As I write this, I'm in San Jose, in the backyard of the house I grew up in. My parents' house, my family home, most recently just my dad's house, and now, the house that belongs to my sisters and me. My father passed away in June of this year, after living here alone for the last 26 years. Mom passed in 1990, leaving us all, but mostly Daddy, to wonder how in the world we could ever be normal again.
He never quite recovered from losing the love of his life, but staying in his beloved home, his mansion, he called it, meant more to him than anything else in the world he might have wished for. We were somehow miraculously able to grant him the only thing he ever asked us for. He got to live to the very tippy-tail end of his life in his own house. My sisters and I, just the three of us and nobody else, were here with him when he left us. It was the hardest thing I've ever done, and maybe the most honorable. I wouldn't recommend it, but I'm so grateful we were able to be here for him.
After a month at home to catch our breath, trying not to deal with any more than we absolutely had to, we're back now, sorting through our family-specific mountain of things that accumulate in a house over 54 years. We've emptied every drawer, every closet, every box, every cabinet, every shelf. We've touched thousands of pieces of paper and countless assembled objects, housewares, and photographs. We've claimed what we want to keep, and given our kids and a few family members mementos and heirlooms. Next on the list is an estate sale, for the furniture and daunting pile of things that will all be treasures to someone who hasn't found them yet.
The paper sorting was torturous for me, and the gear and tools didn't interest me much. My father interested me greatly, but his things were man things. Our husbands and sons happily went through every bit of all that, while I wandered off to the kitchen. Mom's kitchen, where I first learned to cook, and where she worked her magic to the delight of anyone lucky enough to be invited to our table. Over the years, we began referring to the house as Dad's, but it will always be Mom's kitchen.

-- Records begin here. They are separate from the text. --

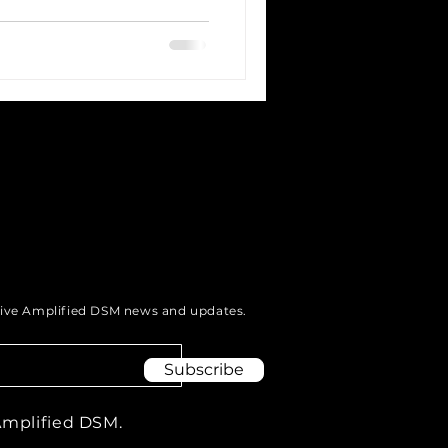
eive Amplified DSM news and updates.
Subscribe
Amplified DSM.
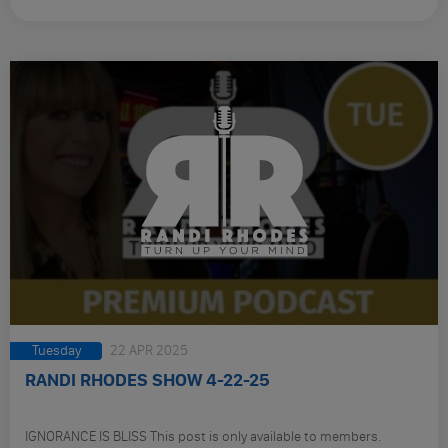
Tuesday
22 APR 2025
RANDI RHODES SHOW 4-22-25
IGNORANCE IS BLISS This post is only available to members.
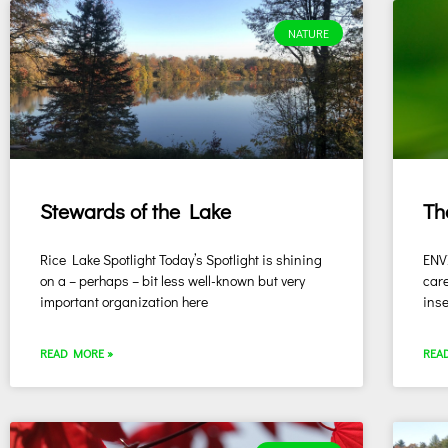
NATURE
Stewards of the Lake
Th
Rice Lake Spotlight Today’s Spotlight is shining
ENV
on a – perhaps – bit less well-known but very
care
important organization here
inse
READ MORE »
REA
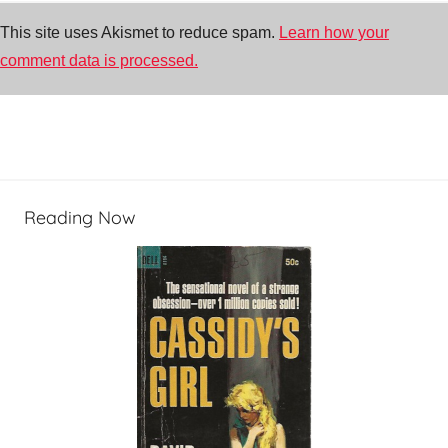
This site uses Akismet to reduce spam.
Learn how your
comment data is processed.
Reading Now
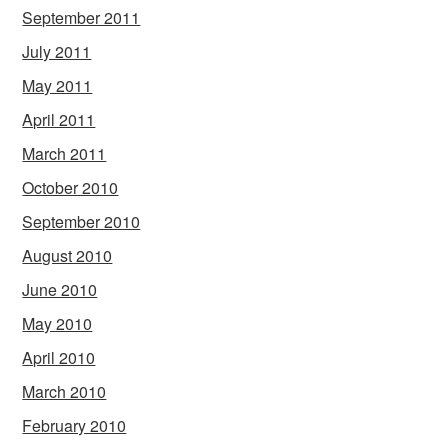
September 2011
July 2011
May 2011
April 2011
March 2011
October 2010
September 2010
August 2010
June 2010
May 2010
April 2010
March 2010
February 2010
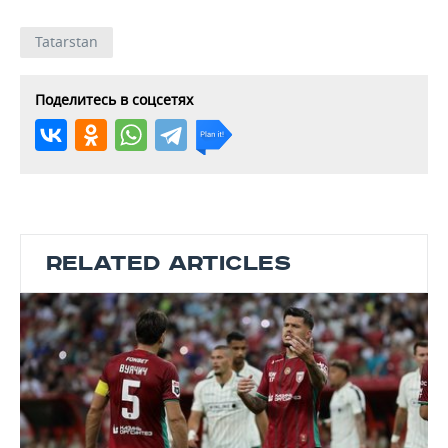
Tatarstan
Поделитесь в соцсетях
RELATED ARTICLES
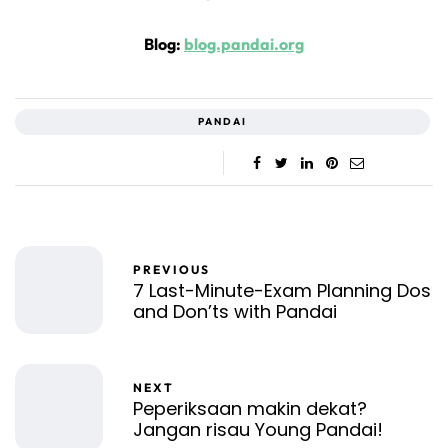
Blog:
blog.pandai.org
PANDAI
PREVIOUS
7 Last-Minute-Exam Planning Dos
and Don’ts with Pandai
NEXT
Peperiksaan makin dekat?
Jangan risau Young Pandai!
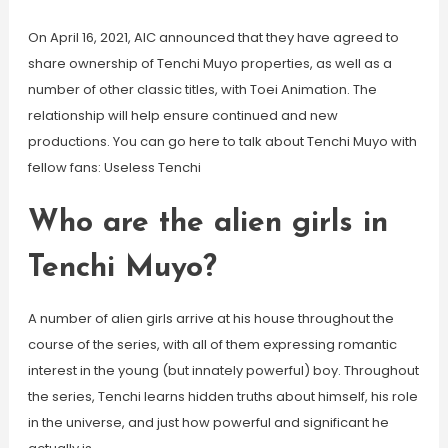
On April 16, 2021, AIC announced that they have agreed to
share ownership of Tenchi Muyo properties, as well as a
number of other classic titles, with Toei Animation. The
relationship will help ensure continued and new
productions. You can go here to talk about Tenchi Muyo with
fellow fans: Useless Tenchi
Who are the alien girls in
Tenchi Muyo?
A number of alien girls arrive at his house throughout the
course of the series, with all of them expressing romantic
interest in the young (but innately powerful) boy. Throughout
the series, Tenchi learns hidden truths about himself, his role
in the universe, and just how powerful and significant he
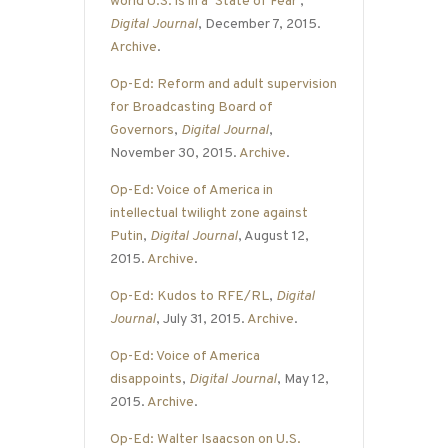
world U.S. is in a ‘State of Fear’
,
Digital Journal
, December 7, 2015.
Archive
.
Op-Ed: Reform and adult supervision
for Broadcasting Board of
Governors
,
Digital Journal
,
November 30, 2015.
Archive
.
Op-Ed: Voice of America in
intellectual twilight zone against
Putin
,
Digital Journal
, August 12,
2015.
Archive
.
Op-Ed: Kudos to RFE/RL
,
Digital
Journal
, July 31, 2015.
Archive
.
Op-Ed: Voice of America
disappoints
,
Digital Journal
, May 12,
2015.
Archive
.
Op-Ed: Walter Isaacson on U.S.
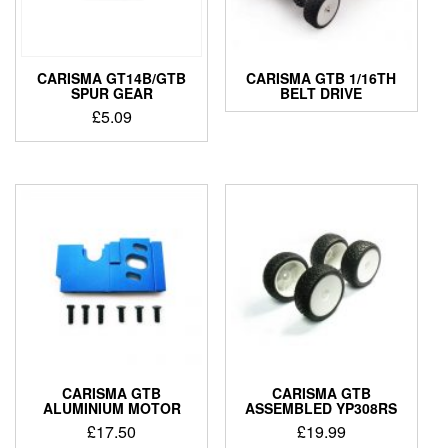
CARISMA GT14B/GTB
CARISMA GTB 1/16TH
SPUR GEAR
BELT DRIVE
£
5.09
CARISMA GTB
CARISMA GTB
ALUMINIUM MOTOR
ASSEMBLED YP308RS
£
17.50
£
19.99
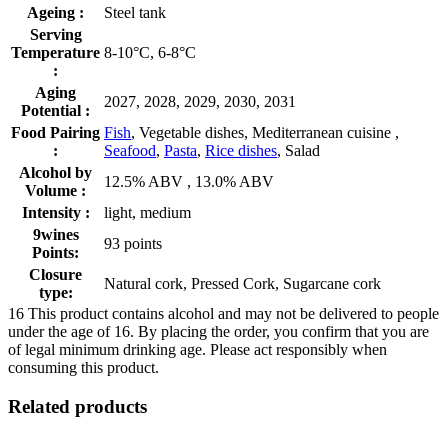
Ageing :
Steel tank
Serving
Temperature
8-10°C, 6-8°C
:
Aging
2027, 2028, 2029, 2030, 2031
Potential :
Food Pairing
Fish
, Vegetable dishes, Mediterranean cuisine ,
:
Seafood
,
Pasta
,
Rice dishes
, Salad
Alcohol by
12.5% ABV , 13.0% ABV
Volume :
Intensity :
light, medium
9wines
93 points
Points:
Closure
Natural cork, Pressed Cork, Sugarcane cork
type:
16
This product contains alcohol and may not be delivered to people
under the age of 16. By placing the order, you confirm that you are
of legal minimum drinking age. Please act responsibly when
consuming this product.
Related products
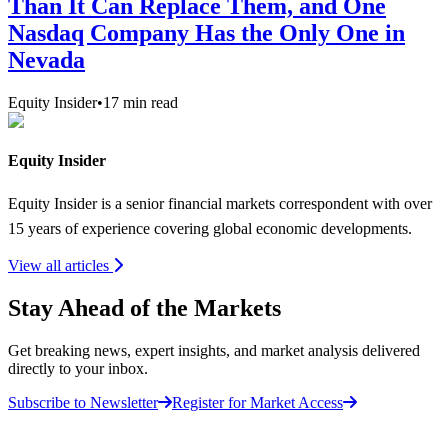
Than It Can Replace Them, and One
Nasdaq Company Has the Only One in
Nevada
Equity Insider
•
17
min read
Equity Insider
Equity Insider is a senior financial markets correspondent with over
15 years of experience covering global economic developments.
View all articles
Stay Ahead of the Markets
Get breaking news, expert insights, and market analysis delivered
directly to your inbox.
Subscribe to Newsletter
Register for Market Access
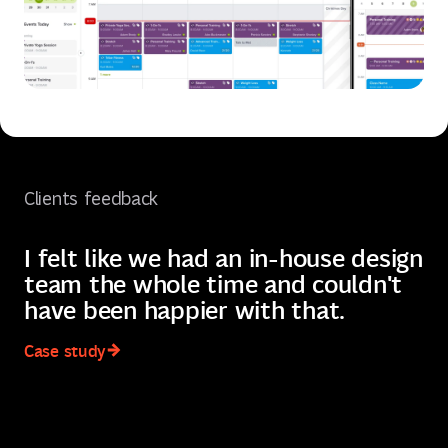
Clients feedback
I felt like we had an in-house design
I
team the whole time and couldn't
q
have been happier with that.
t
Case study
C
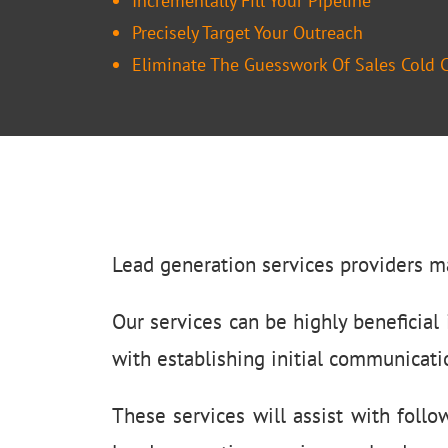
Incrementally Fill Your Pipeline
Precisely Target Your Outreach
Eliminate The Guesswork Of Sales Cold C
Lead generation services providers m
Our services can be highly beneficial i
with establishing initial communicati
These services will assist with foll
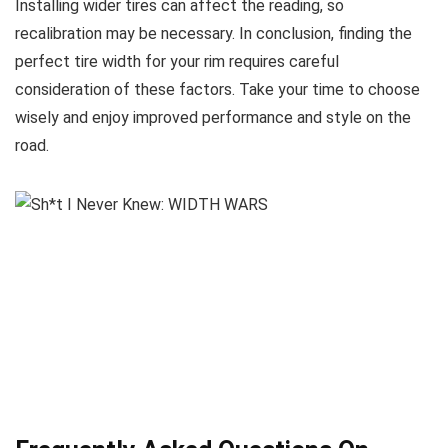
Installing wider tires can affect the reading, so
recalibration may be necessary. In conclusion, finding the
perfect tire width for your rim requires careful
consideration of these factors. Take your time to choose
wisely and enjoy improved performance and style on the
road.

This time though, I wasn't there to cook, but to clean and sort and discard. It was kind of terrible, and kind of fun. It was whatever I wanted to decide it was, and I flip-flopped back and forth a lot until I decided to just quiet my head and enjoy the process. Very little had been brought in since Mom passed, and very little had been tossed out.
My little stack of take-homes is still growing. I keep plucking things from the sale pile and smuggling them down the hall to my room. The little copper bottomed Revereware saucepan needs me. The banged up mixing bowls are dimpled like steel drums, and are so much heavier than any I've had in my own adult life. I actually spoke to the white and pink (once red) Pyrex casserole dish, saying, I've known you my whole life. You're coming home with me. And the gently stained 1970's aprons, in my opinion, are simply not give-up-able.
The sorting continues, things leave for their new homes, papers are shredded, trash is tossed, and memories bubble to the surface like a lake full of champagne. I'm not the first one to go through this, but for me this is new territory. Dad was a hiker, an outdoorsman, a reader of maps, a carrier of a good compass, both in his heart and in his pocket. He guided us through life in his strong and certain way. But he couldn't leave trail markers to help us with what we're doing now.
Every so often, one of my sisters or I will notice what feels absolutely like a message from our parents. We all feel them both sticking near us right now, as we tidy up for them this one last time. I like to think we're doing all this in a way they're happy with. On the other hand, they might be off romping around Eternity, caring not a hoot about their earthly goods. Either way is OK with me. And I know we're doing the best we can on an unmarked trail.